RECORDS PROVIDED: Begin

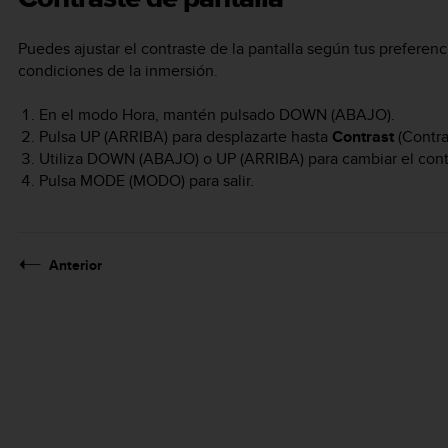
Puedes ajustar el contraste de la pantalla según tus preferenci
condiciones de la inmersión.
En el modo Hora, mantén pulsado
DOWN
(ABAJO).
Pulsa
UP
(ARRIBA) para desplazarte hasta
Contrast
(Contra
Utiliza
DOWN
(ABAJO) o
UP
(ARRIBA) para cambiar el cont
Pulsa
MODE
(MODO) para salir.
Anterior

RECORDS PROVIDED: End

_YOUR INSTRUCTIONS_
The requested lines run from the one with "(ARRIBA) para cambiar el cont" through the last line of the records. Return them exactly.

_EXERCISE OUTPUT_
(ARRIBA) para cambiar el cont
Pulsa
MODE
(MODO) para salir.
Anterior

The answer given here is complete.